At the trial court, it was held that the Atukpai family had no rights to the land, and it was the Korle family, together with the Ga and Gbese stool, that had title to the land. The trial judge also declared that the plaintiff (the Okaikor Churu family) was a possessory owner of the land "subject to the rights of the Ga, Gbese, and Korle stools, which are recognised by customary law as being the allodial owners of the land". On appeal by the defendants (the Atukpai family) to the West African Court of Appeal, the judgement of the trial court was upheld. The defendants again appealed to the Privy Council against the finding that the Korle family had any right or interest in the land, save as caretakers of it.
What is the position of the Korle priest? (This was what the Atukpai family sought clarity on when they appealed to the Privy Council.)
Arguments of the Appellant (the Atukpai family)
The Korle priest, even though described as a caretaker, is not one who merely looks after the land for others without an interest in the land. Among others, he can make grants of unappropriated land to subjects of the stool.

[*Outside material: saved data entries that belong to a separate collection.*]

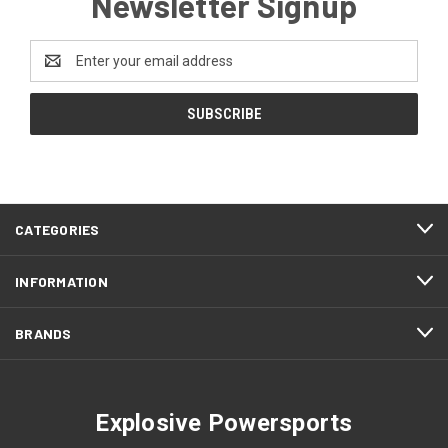
Newsletter Signup
Email
Address
CATEGORIES
INFORMATION
BRANDS
Explosive Powersports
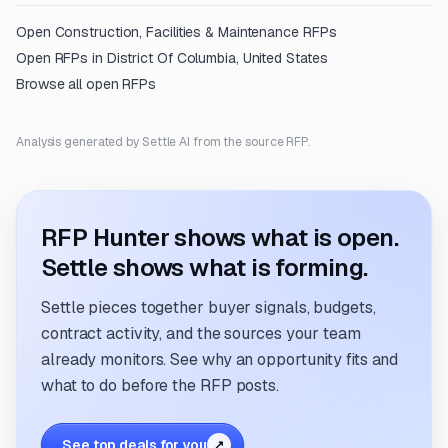
Open
Construction, Facilities & Maintenance
RFPs
Open RFPs in
District Of Columbia, United States
Browse all open RFPs
Analysis generated by Settle AI from the source RFP.
RFP Hunter shows what is open.
Settle shows what is forming.
Settle pieces together buyer signals, budgets,
contract activity, and the sources your team
already monitors. See why an opportunity fits and
what to do before the RFP posts.
See top deals for you
↗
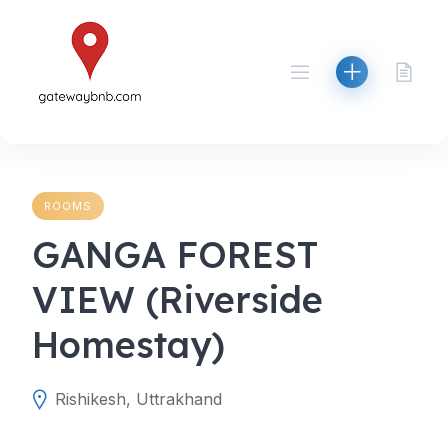
Skip
to
content
ROOMS
GANGA FOREST
VIEW (Riverside
Homestay)
Rishikesh, Uttrakhand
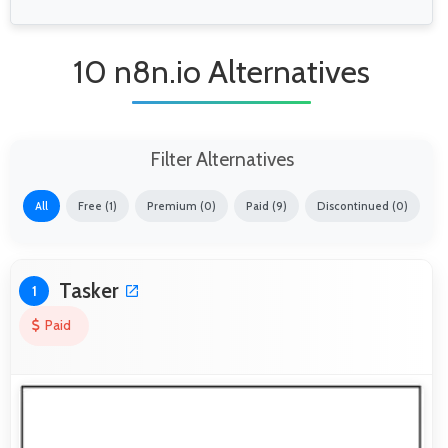
10 n8n.io Alternatives
Filter Alternatives
All
Free (1)
Premium (0)
Paid (9)
Discontinued (0)
Tasker
1
Paid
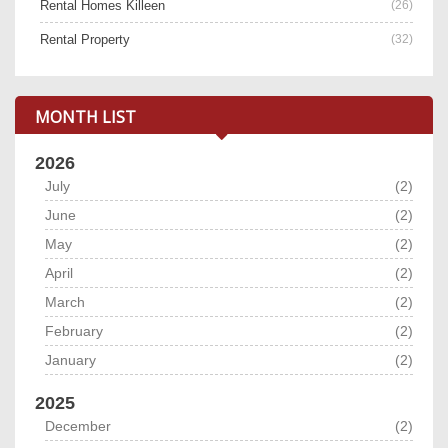
Rental Homes Killeen
(26)
Rental Property
(32)
MONTH LIST
2026
July
(2)
June
(2)
May
(2)
April
(2)
March
(2)
February
(2)
January
(2)
2025
December
(2)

Their lordships stated that the question of the position of the Korle priest is a question of native customary law, which, per the decision in Angu v. Attah, has to be proved in the first instance by calling witnesses acquainted with it until the particular customs have, by frequent proof in the courts, become so notorious that the courts take judicial notice of them.

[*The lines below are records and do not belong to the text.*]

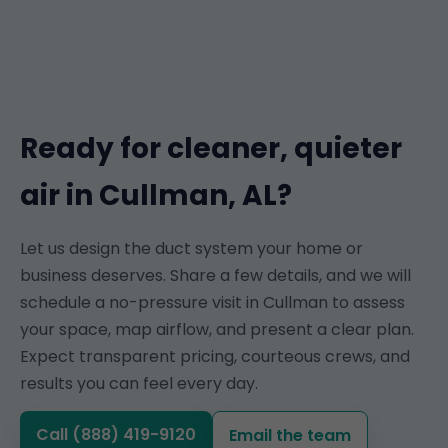
Ready for cleaner, quieter
air in Cullman, AL?
Let us design the duct system your home or
business deserves. Share a few details, and we will
schedule a no-pressure visit in Cullman to assess
your space, map airflow, and present a clear plan.
Expect transparent pricing, courteous crews, and
results you can feel every day.
Call (888) 419-9120
Email the team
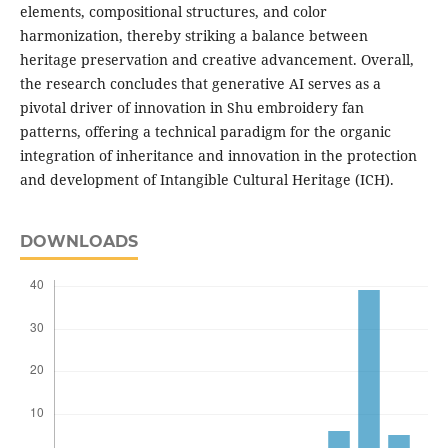
elements, compositional structures, and color
harmonization, thereby striking a balance between
heritage preservation and creative advancement. Overall,
the research concludes that generative AI serves as a
pivotal driver of innovation in Shu embroidery fan
patterns, offering a technical paradigm for the organic
integration of inheritance and innovation in the protection
and development of Intangible Cultural Heritage (ICH).
DOWNLOADS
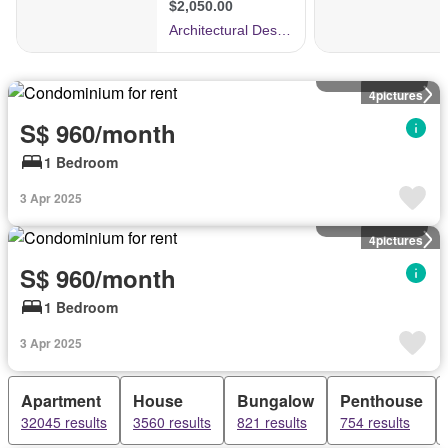
Condominium
4
pictures
S$ 960/month
1 Bedroom
3 Apr 2025
Condominium
4
pictures
S$ 960/month
1 Bedroom
3 Apr 2025
Apartment
House
Bungalow
Penthouse
32045 results
3560 results
821 results
754 results
Condominium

In the present case, both the trial court and the West African Court of Appeal, upon careful consideration of all the evidence, came to the following conclusions:
(1) that the Korle priest as the caretaker of the lands may make grants of lands to members of the stool for specific purposes, that is, to farm or to build for the purposes of residence or trade: but this right can only be exercised over land which is deemed to be unappropriated;
(2) that an outright alienation or sale of the lands can only be effected with the prior consent of the three stools, the Ga, Gbese and Korle stools and that publicity is necessary in such transactions, the publicity being a safeguard provided by native customary usage against the clandestine disposal of land without the knowledge of the necessary parties;
(3) that the three stools cannot however alienate stool land without obtaining the consent and concurrence of individuals or families who are lawfully in occupation of the land, such as subjects of the Gbese stool who are in occupation, or strangers who have been properly granted some interest, be it a farming or occupation interest, in the land.
Their lordships accepted the above positions.